Project 01
Designer's House
Adaptive reuse for Maison Margiela

Adaptive reuse of an existing building in the heart of Florentin, Tel Aviv. The project reinterprets the design philosophy of Maison Margiela through space, materiality, and atmosphere. Drawing from concepts of deconstruction, layering, wrapping, and transformation, the design blurs the boundaries between living, working, and exhibiting. Through a monochromatic material palette and a sequence of evolving spatial experiences, the project translates Margiela's experimental approach into an immersive architectural environment.

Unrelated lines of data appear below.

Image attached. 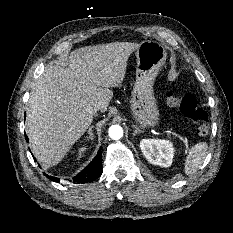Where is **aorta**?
<instances>
[{
    "mask_svg": "<svg viewBox=\"0 0 233 233\" xmlns=\"http://www.w3.org/2000/svg\"><path fill=\"white\" fill-rule=\"evenodd\" d=\"M109 136L113 140H119L123 137V129L119 125H112L109 128Z\"/></svg>",
    "mask_w": 233,
    "mask_h": 233,
    "instance_id": "1",
    "label": "aorta"
}]
</instances>
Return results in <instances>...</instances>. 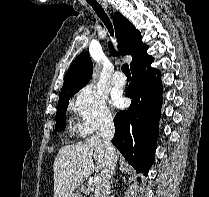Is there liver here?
Masks as SVG:
<instances>
[{
	"label": "liver",
	"instance_id": "6515ba94",
	"mask_svg": "<svg viewBox=\"0 0 209 197\" xmlns=\"http://www.w3.org/2000/svg\"><path fill=\"white\" fill-rule=\"evenodd\" d=\"M105 154L104 143L97 135L62 147L53 164L54 197H68L94 171H102L106 164Z\"/></svg>",
	"mask_w": 209,
	"mask_h": 197
}]
</instances>
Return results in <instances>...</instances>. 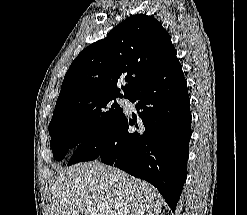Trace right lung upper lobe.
I'll list each match as a JSON object with an SVG mask.
<instances>
[{"label": "right lung upper lobe", "mask_w": 247, "mask_h": 215, "mask_svg": "<svg viewBox=\"0 0 247 215\" xmlns=\"http://www.w3.org/2000/svg\"><path fill=\"white\" fill-rule=\"evenodd\" d=\"M174 50L171 37L152 16L138 14L116 26L105 39L83 51L67 71L55 110L98 95L125 96L155 73Z\"/></svg>", "instance_id": "right-lung-upper-lobe-1"}]
</instances>
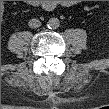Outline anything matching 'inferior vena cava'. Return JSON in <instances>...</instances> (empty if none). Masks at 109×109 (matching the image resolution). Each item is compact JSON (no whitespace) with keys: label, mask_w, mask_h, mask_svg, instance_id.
<instances>
[{"label":"inferior vena cava","mask_w":109,"mask_h":109,"mask_svg":"<svg viewBox=\"0 0 109 109\" xmlns=\"http://www.w3.org/2000/svg\"><path fill=\"white\" fill-rule=\"evenodd\" d=\"M29 27L31 28H38L41 26V21L36 19V18H33V19H30L29 20V23H28Z\"/></svg>","instance_id":"1"}]
</instances>
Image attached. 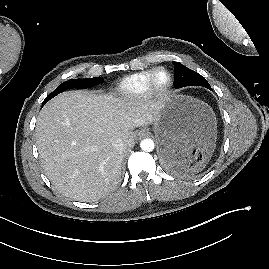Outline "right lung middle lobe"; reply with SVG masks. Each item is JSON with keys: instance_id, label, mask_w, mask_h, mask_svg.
Segmentation results:
<instances>
[{"instance_id": "1", "label": "right lung middle lobe", "mask_w": 269, "mask_h": 269, "mask_svg": "<svg viewBox=\"0 0 269 269\" xmlns=\"http://www.w3.org/2000/svg\"><path fill=\"white\" fill-rule=\"evenodd\" d=\"M101 82H103V80L99 77L88 78V79H71V80L65 81L62 84H60L50 95H48L45 98V100L43 101V105L46 102H48L50 99H52L59 93L64 92L67 89H71V88L86 89V88L96 86Z\"/></svg>"}]
</instances>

Following the selection of Maison Margiela as the project's design reference, a series of conceptual models were developed around the key themes of deconstruction, layering, and wrapping. These abstract explorations served as an initial investigation into the designer's spatial language, building three-dimensional thinking and a conceptual foundation for the project.
Deconstruction
An exploration of fragmentation, separation, and exposed connections, revealing the relationship between broken elements and the space created between them.
Layering
The model examines how depth, texture, and spatial complexity emerge from the interaction between individual elements.
Wrapping
A dialogue between an inner core and its surrounding envelope. Through covering and enclosing, the model examines how boundaries can simultaneously reveal and conceal what lies within.
Furniture, the Margiela Chair
The conceptual themes were translated into a three-dimensional furniture piece. A chair was chosen as a familiar, fundamental object, a parallel to Margiela's practice, where experimental collections always sit on a foundation of timeless essentials. Treated as a basic typology and reinterpreted through Margiela's language, the everyday object becomes a spatial expression of the brand's values.
Fashion House
The project expanded into a complete fashion house: retail, an exhibition area for furniture and sculptural pieces, pattern-making and creative workspaces, and residential quarters. Set within a three-storey existing building, preservation requirements retained the primary eastern and northern facades as a historical framework, negotiating between preservation and transformation while establishing a new spatial identity.